I wrote this today after looking for something to read XML data but didn’t want to use C Sharp’s 1MB XML library just for loading in some preferences. Was also a bit shocked that no one seems to have written a lightweight C# parser. I saw there was one on the wiki but it didn’t have attribute support which IMO is needed if you want to store more complex types of data.

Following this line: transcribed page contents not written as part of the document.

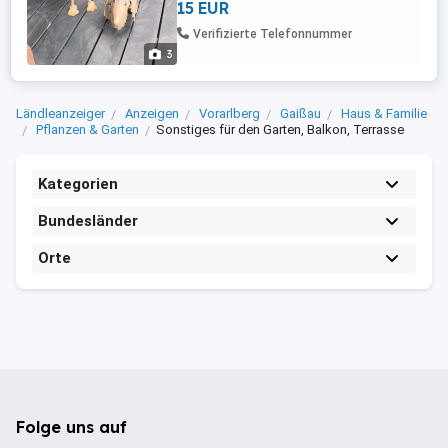
15 EUR
Verifizierte Telefonnummer
3
Ländleanzeiger
Anzeigen
Vorarlberg
Gaißau
Haus & Familie
Pflanzen & Garten
Sonstiges für den Garten, Balkon, Terrasse
Kategorien
Bundesländer
Orte
Folge uns auf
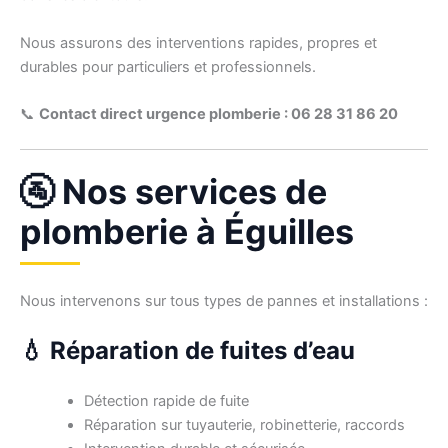
Nous assurons des interventions rapides, propres et
durables pour particuliers et professionnels.
📞
Contact direct urgence plomberie : 06 28 31 86 20
🚰 Nos services de
plomberie à Éguilles
Nous intervenons sur tous types de pannes et installations :
💧 Réparation de fuites d’eau
Détection rapide de fuite
Réparation sur tuyauterie, robinetterie, raccords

So, I dragged out my perl archives (floppies FTW!) and updated my old XML token parser for C#.
The result is a tiny 20K script (10K without comments so it ought to be a spec when compiled) that reads an XML formatted string into a simple object list hierarchy.
Of course, this needs to be battle tested but so far so good. It parsed the entire script of The Tragedy of Richard the Third (link) which is an 8,600+ line (270K) XML document in around 0.1 second within Unity so speed shouldn’t be an issue.
Download the Script here: XMLParser.cs (right click and save as)
Usage Example:
Loads XML text into object hierarchy then loops though opjects and re-writes XML as string to console.
using UnityEngine;
using System.Collections;
public class XMLTest : MonoBehaviour {
// Use this for initialization
void Start () {
// Load a text asset XML file from the assets/resources folder
TextAsset xmlAsset = (TextAsset)Resources.Load("test", typeof(TextAsset));
// get xml formatted string from text asset
string xmlString = xmlAsset.text;
// create XMLParser instance
XMLParser xmlParser = new XMLParser(xmlString);
// call the parser to build the IXMLNode objects
XMLElement xmlElement = xmlParser.Parse();
// test string to re-build XML from XMLNode objects
string xmlOutputString = "";
// recursively re-construct XML string
WriteXMl(xmlElement, ref xmlOutputString, 0);
// log re-constructed xml string to the console.
Debug.Log(xmlOutputString);
}
// rebuilds xml string in output, ugly little method but it works
public void WriteXMl(IXMLNode element, ref string output, int depth) {
// tab strings for nicer formatting...
int i = 0;
string tabs = "";
while(i < depth) {
tabs += "\t";
i++;
}
// if textnode add content to output return early...
if(element.type == XMLNodeType.Text) {
output += tabs + element.value + "\n";
return;
}
// add opening tag to output
output += tabs + "<" + element.value;
// add attributes to opening tag
i = 0;
int attributeCount = element.Attributes.Count;
while(i < attributeCount) {
output += " " + element.Attributes[i].name + " = \"" + element.Attributes[i].value + "\" ";
i++;
}
// close opening tag
output += ">\n";
// recurse through all child elements
i = 0;
int childCount = element.Children.Count;
while(i < childCount) {
WriteXMl(element.Children[i], ref output, depth+1);
i++;
}
// add closing tag to output string
output += tabs + "</" + element.value + ">\n";
}
}
Bit of a pointless example but it demonstrates both reading XML strings and how to use the XML class objects to get at the data.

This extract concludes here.